= Piano Concerto (Somervell) =

Composition by Arthur Somervell

The Piano Concerto in A minor, "Highland" is a composition for piano and orchestra by Sir Arthur Somervell. it was the composer's second work for piano and orchestra following the Normandy Variations of 1913.

==Background==

The concerto was composed by Somervell for pianist Jessie Munro, who first performed the work in 1921 in Guildford with the composer conducting the Claude Powell Orchestra. This was followed by a further performance in Bournemouth on 23 February 1922. Following this second performance the work fell into obscurity, with Somervell deciding not to publish the work, in contrast to his treatment of the later Violin Concerto.

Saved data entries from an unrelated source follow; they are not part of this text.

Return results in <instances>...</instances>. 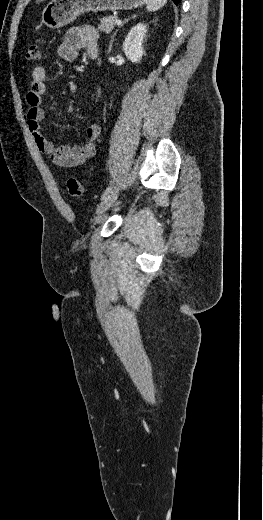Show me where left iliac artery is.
<instances>
[{"label":"left iliac artery","instance_id":"44dca946","mask_svg":"<svg viewBox=\"0 0 263 520\" xmlns=\"http://www.w3.org/2000/svg\"><path fill=\"white\" fill-rule=\"evenodd\" d=\"M111 191H112V186L107 187L106 190L103 192L101 199H104Z\"/></svg>","mask_w":263,"mask_h":520}]
</instances>
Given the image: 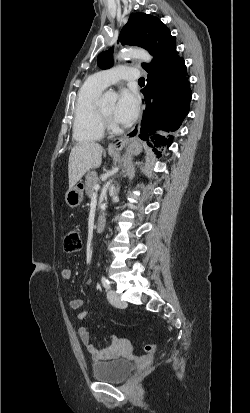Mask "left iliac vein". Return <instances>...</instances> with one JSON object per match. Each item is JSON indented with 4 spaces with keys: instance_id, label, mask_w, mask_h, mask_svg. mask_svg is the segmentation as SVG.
<instances>
[{
    "instance_id": "4c4485c4",
    "label": "left iliac vein",
    "mask_w": 250,
    "mask_h": 413,
    "mask_svg": "<svg viewBox=\"0 0 250 413\" xmlns=\"http://www.w3.org/2000/svg\"><path fill=\"white\" fill-rule=\"evenodd\" d=\"M107 297L109 302L117 308H125L127 305L126 302L121 300L120 296L114 290H109Z\"/></svg>"
}]
</instances>
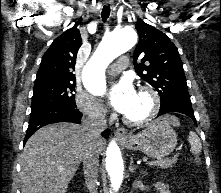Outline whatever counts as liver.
<instances>
[{
  "mask_svg": "<svg viewBox=\"0 0 221 193\" xmlns=\"http://www.w3.org/2000/svg\"><path fill=\"white\" fill-rule=\"evenodd\" d=\"M161 120L169 125H180L173 116ZM85 145L86 132L80 125L58 123L40 128L29 138L21 154L22 193H66ZM97 147L100 153L102 138L97 141Z\"/></svg>",
  "mask_w": 221,
  "mask_h": 193,
  "instance_id": "1",
  "label": "liver"
}]
</instances>
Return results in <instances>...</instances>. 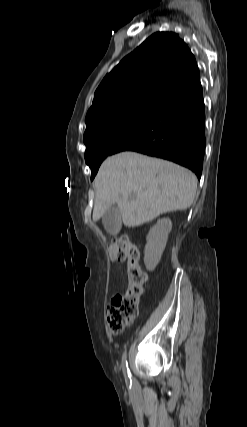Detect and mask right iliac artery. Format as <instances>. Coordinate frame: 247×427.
<instances>
[{"label": "right iliac artery", "mask_w": 247, "mask_h": 427, "mask_svg": "<svg viewBox=\"0 0 247 427\" xmlns=\"http://www.w3.org/2000/svg\"><path fill=\"white\" fill-rule=\"evenodd\" d=\"M126 355H127V353L125 351L123 353L121 366H122V370H123V373H124L126 381L128 380V381L131 382V374H130V370L128 368V363H127Z\"/></svg>", "instance_id": "obj_1"}]
</instances>
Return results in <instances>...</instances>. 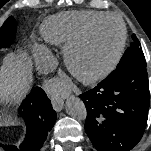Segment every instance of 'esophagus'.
Masks as SVG:
<instances>
[{
	"label": "esophagus",
	"mask_w": 151,
	"mask_h": 151,
	"mask_svg": "<svg viewBox=\"0 0 151 151\" xmlns=\"http://www.w3.org/2000/svg\"><path fill=\"white\" fill-rule=\"evenodd\" d=\"M51 103H52V106L53 108L56 110V111H61L63 109V99L58 96V95H52L51 96Z\"/></svg>",
	"instance_id": "34e87169"
}]
</instances>
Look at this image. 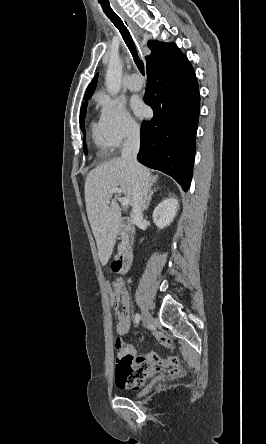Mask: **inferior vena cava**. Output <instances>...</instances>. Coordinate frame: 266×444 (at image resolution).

The work was not performed again until Hyperion Records recorded it in 2011 as part of their "Romantic Piano Concerto" series with Martin Roscoe as the soloist paired with Martyn Brabbins and the BBC Scottish Symphony Orchestra.

==Movements==
The concerto is in three movements:

A typical performance takes around 27 minutes.

==Reception==

Reception of the concerto following its revival has been varied with most reviewers liking the work, Chang Tou Liang, writing in 2012 for the Straits Times, considered the work "...enjoyable..." and compared it with Bruch's Scottish Fantasy noting that the works "...original but highly folksy themes..." remained in memory after listening to it. Lee Passarella, writing in 2012 for the online magazine Audiophile Audition, echoed these comments and both writers suggested that the work could be substituted for Grieg's Piano Concerto in concert programs.

John France, writing for Musicweb International, like Liang & Passarella noted the works use of folk-like themes, but considered that while the work was "...a wee bitty full of ‘clichés.’" it was nevertheless something he would listen to again.

Jeremy Nicholas's comments in his 2011 Gramaphone magazine review echo those of Liang, Passarella and France, stating that the work was well worth reviving.

Andrew Clements, in his 2011 review in The Guardian considered the work unmemorable however.